Exercise objective ->
Everything in the records below goes into the copy exactly, except the pictures.
***** Data for the task *****
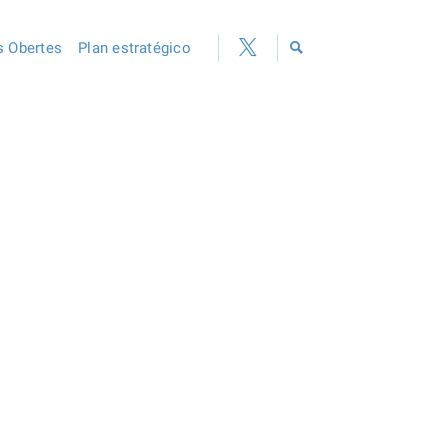
 Obertes
Plan estratégico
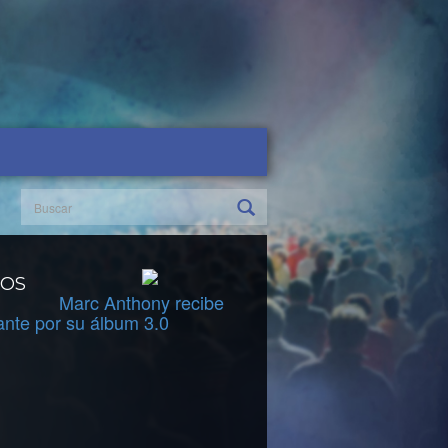
DOS
Marc Anthony recibe
ante por su álbum 3.0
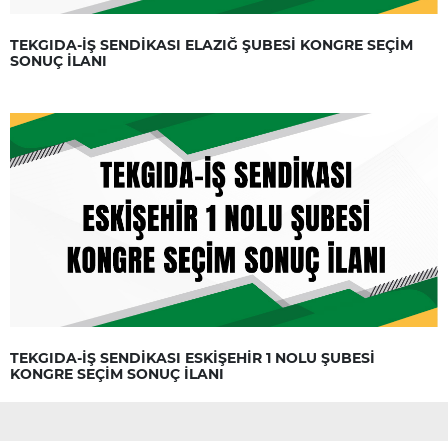
TEKGIDA-İŞ SENDİKASI ELAZIĞ ŞUBESİ KONGRE SEÇİM
SONUÇ İLANI
TEKGIDA-İŞ SENDİKASI ESKİŞEHİR 1 NOLU ŞUBESİ
KONGRE SEÇİM SONUÇ İLANI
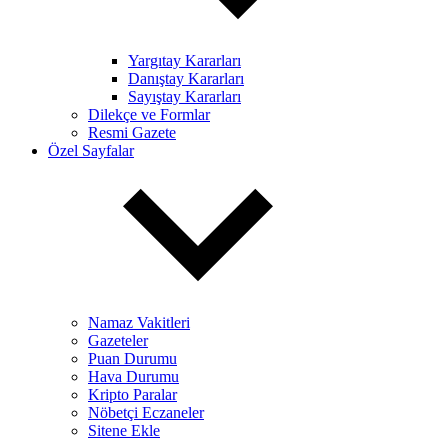
Yargıtay Kararları
Danıştay Kararları
Sayıştay Kararları
Dilekçe ve Formlar
Resmi Gazete
Özel Sayfalar
Namaz Vakitleri
Gazeteler
Puan Durumu
Hava Durumu
Kripto Paralar
Nöbetçi Eczaneler
Sitene Ekle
*****
Response box ->
 Obertes
Plan estratégico
DOS
Marc Anthony recibe
ante por su álbum 3.0
TEKGIDA-İŞ SENDİKASI ELAZIĞ ŞUBESİ KONGRE SEÇİM
SONUÇ İLANI
TEKGIDA-İŞ SENDİKASI ESKİŞEHİR 1 NOLU ŞUBESİ
KONGRE SEÇİM SONUÇ İLANI
Yargıtay Kararları
Danıştay Kararları
Sayıştay Kararları
Dilekçe ve Formlar
Resmi Gazete
Özel Sayfalar
Namaz Vakitleri
Gazeteler
Puan Durumu
Hava Durumu
Kripto Paralar
Nöbetçi Eczaneler
Sitene Ekle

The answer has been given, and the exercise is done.